WHAT YOU SHOULD DO: Print word for word the first line of the records below and every following line through the one containing "Historische Daten und"; print nothing else.

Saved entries
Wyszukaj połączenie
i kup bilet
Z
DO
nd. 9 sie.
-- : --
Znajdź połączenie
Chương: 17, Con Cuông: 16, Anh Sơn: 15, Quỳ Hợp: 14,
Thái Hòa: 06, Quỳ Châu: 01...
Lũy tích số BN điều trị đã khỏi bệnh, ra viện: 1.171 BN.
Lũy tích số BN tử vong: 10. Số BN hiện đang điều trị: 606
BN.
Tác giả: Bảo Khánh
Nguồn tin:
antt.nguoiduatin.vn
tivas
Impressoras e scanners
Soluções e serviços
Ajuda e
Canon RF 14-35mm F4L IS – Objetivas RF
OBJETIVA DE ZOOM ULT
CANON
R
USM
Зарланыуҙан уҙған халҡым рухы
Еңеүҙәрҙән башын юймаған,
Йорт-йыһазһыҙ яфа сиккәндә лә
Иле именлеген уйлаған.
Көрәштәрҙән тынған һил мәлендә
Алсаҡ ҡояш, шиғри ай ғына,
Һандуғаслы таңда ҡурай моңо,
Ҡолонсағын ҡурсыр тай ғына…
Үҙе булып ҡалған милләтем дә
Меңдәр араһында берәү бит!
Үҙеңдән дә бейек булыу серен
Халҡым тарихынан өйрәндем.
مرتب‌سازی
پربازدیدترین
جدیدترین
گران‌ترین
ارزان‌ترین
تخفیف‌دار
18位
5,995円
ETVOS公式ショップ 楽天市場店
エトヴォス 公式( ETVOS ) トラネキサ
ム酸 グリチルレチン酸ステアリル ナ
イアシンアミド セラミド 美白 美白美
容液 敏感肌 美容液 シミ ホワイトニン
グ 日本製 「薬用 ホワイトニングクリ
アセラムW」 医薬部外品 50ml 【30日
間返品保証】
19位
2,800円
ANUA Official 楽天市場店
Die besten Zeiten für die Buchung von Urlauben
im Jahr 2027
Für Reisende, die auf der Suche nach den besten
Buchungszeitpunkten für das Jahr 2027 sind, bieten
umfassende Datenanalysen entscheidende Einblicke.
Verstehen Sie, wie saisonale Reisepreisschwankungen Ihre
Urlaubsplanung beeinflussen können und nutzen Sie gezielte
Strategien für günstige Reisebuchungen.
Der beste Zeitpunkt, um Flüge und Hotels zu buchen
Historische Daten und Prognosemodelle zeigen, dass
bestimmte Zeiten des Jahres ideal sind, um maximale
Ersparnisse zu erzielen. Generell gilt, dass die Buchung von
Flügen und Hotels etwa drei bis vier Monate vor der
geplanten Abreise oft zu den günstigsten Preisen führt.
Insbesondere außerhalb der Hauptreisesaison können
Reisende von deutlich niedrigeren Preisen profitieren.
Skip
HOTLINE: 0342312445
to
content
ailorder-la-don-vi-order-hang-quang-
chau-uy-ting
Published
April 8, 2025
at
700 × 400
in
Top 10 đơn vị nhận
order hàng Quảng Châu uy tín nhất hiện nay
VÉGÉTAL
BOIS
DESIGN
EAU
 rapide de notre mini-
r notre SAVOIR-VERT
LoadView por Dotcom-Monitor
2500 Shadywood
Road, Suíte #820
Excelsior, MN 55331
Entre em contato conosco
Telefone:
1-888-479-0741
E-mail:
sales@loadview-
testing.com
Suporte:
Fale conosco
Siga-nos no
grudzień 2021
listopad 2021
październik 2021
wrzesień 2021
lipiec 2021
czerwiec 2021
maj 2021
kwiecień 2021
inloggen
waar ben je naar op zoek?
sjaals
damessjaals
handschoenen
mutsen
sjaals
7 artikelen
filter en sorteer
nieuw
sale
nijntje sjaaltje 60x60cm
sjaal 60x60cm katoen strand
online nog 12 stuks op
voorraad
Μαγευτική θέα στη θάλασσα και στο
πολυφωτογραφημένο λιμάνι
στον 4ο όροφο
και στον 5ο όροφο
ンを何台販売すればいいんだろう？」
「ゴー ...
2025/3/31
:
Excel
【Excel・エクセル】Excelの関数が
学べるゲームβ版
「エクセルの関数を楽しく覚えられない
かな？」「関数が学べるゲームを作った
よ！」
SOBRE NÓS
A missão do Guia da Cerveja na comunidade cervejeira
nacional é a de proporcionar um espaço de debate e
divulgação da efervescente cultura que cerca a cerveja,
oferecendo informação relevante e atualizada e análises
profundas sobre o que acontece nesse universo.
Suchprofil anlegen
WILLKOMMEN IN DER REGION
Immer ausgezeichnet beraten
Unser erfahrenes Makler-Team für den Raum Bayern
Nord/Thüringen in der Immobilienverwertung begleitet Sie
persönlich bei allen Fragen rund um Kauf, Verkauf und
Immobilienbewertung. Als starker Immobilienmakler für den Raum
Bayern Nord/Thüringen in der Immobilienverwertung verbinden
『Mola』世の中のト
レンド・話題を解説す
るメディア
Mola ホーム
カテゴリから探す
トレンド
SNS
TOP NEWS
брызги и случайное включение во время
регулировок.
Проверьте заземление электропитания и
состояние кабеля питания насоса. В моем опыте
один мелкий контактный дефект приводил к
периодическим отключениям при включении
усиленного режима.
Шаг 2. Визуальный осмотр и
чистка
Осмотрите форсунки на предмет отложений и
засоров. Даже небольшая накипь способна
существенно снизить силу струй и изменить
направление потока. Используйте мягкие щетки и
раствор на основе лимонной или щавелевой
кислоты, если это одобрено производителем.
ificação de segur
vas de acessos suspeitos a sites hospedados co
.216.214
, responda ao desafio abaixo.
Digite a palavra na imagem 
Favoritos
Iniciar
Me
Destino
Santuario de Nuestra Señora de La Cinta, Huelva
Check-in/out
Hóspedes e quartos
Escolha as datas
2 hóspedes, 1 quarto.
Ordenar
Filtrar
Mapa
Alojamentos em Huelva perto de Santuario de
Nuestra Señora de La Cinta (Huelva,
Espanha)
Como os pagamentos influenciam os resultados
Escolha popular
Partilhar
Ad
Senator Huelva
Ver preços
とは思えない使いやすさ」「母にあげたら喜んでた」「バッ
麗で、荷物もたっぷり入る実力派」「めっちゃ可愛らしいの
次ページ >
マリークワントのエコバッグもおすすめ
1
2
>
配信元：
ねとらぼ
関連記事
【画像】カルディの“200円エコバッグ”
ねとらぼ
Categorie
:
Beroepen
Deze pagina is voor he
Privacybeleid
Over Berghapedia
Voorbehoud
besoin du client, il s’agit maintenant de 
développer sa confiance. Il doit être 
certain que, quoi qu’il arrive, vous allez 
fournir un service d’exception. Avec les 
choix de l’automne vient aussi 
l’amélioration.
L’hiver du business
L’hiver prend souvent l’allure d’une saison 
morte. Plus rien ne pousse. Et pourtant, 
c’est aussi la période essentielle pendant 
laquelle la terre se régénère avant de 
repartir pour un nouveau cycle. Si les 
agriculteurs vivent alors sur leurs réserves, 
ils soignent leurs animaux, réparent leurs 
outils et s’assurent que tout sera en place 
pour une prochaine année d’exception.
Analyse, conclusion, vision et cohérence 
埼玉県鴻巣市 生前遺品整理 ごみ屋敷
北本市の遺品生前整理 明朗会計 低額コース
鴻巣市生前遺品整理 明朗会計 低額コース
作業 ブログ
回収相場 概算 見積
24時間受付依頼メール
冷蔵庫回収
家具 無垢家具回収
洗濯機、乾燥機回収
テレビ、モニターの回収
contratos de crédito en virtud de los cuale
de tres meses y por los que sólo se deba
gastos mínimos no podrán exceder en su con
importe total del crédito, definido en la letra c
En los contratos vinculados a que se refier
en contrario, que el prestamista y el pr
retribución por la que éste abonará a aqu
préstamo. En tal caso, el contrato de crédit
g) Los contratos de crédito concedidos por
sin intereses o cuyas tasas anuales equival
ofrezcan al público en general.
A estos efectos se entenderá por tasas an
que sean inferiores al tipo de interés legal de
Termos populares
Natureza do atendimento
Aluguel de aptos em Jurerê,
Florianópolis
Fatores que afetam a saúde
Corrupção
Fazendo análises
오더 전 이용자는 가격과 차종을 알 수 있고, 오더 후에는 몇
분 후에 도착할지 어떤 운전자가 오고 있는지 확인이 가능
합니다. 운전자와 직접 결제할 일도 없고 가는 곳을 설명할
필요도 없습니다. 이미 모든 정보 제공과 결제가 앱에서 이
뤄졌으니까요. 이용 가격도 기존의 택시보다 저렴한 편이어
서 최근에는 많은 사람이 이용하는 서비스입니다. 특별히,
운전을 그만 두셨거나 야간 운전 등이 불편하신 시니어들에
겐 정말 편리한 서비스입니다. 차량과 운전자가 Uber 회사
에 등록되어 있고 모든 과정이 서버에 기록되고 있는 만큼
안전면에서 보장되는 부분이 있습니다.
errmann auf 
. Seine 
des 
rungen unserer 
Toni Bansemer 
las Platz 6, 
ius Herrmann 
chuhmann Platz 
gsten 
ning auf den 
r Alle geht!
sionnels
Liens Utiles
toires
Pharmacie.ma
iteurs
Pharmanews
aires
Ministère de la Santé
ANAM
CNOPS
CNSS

THE COMPLETED TASK:
Wyszukaj połączenie
i kup bilet
Z
DO
nd. 9 sie.
-- : --
Znajdź połączenie
Chương: 17, Con Cuông: 16, Anh Sơn: 15, Quỳ Hợp: 14,
Thái Hòa: 06, Quỳ Châu: 01...
Lũy tích số BN điều trị đã khỏi bệnh, ra viện: 1.171 BN.
Lũy tích số BN tử vong: 10. Số BN hiện đang điều trị: 606
BN.
Tác giả: Bảo Khánh
Nguồn tin:
antt.nguoiduatin.vn
tivas
Impressoras e scanners
Soluções e serviços
Ajuda e
Canon RF 14-35mm F4L IS – Objetivas RF
OBJETIVA DE ZOOM ULT
CANON
R
USM
Зарланыуҙан уҙған халҡым рухы
Еңеүҙәрҙән башын юймаған,
Йорт-йыһазһыҙ яфа сиккәндә лә
Иле именлеген уйлаған.
Көрәштәрҙән тынған һил мәлендә
Алсаҡ ҡояш, шиғри ай ғына,
Һандуғаслы таңда ҡурай моңо,
Ҡолонсағын ҡурсыр тай ғына…
Үҙе булып ҡалған милләтем дә
Меңдәр араһында берәү бит!
Үҙеңдән дә бейек булыу серен
Халҡым тарихынан өйрәндем.
مرتب‌سازی
پربازدیدترین
جدیدترین
گران‌ترین
ارزان‌ترین
تخفیف‌دار
18位
5,995円
ETVOS公式ショップ 楽天市場店
エトヴォス 公式( ETVOS ) トラネキサ
ム酸 グリチルレチン酸ステアリル ナ
イアシンアミド セラミド 美白 美白美
容液 敏感肌 美容液 シミ ホワイトニン
グ 日本製 「薬用 ホワイトニングクリ
アセラムW」 医薬部外品 50ml 【30日
間返品保証】
19位
2,800円
ANUA Official 楽天市場店
Die besten Zeiten für die Buchung von Urlauben
im Jahr 2027
Für Reisende, die auf der Suche nach den besten
Buchungszeitpunkten für das Jahr 2027 sind, bieten
umfassende Datenanalysen entscheidende Einblicke.
Verstehen Sie, wie saisonale Reisepreisschwankungen Ihre
Urlaubsplanung beeinflussen können und nutzen Sie gezielte
Strategien für günstige Reisebuchungen.
Der beste Zeitpunkt, um Flüge und Hotels zu buchen
Historische Daten und Prognosemodelle zeigen, dass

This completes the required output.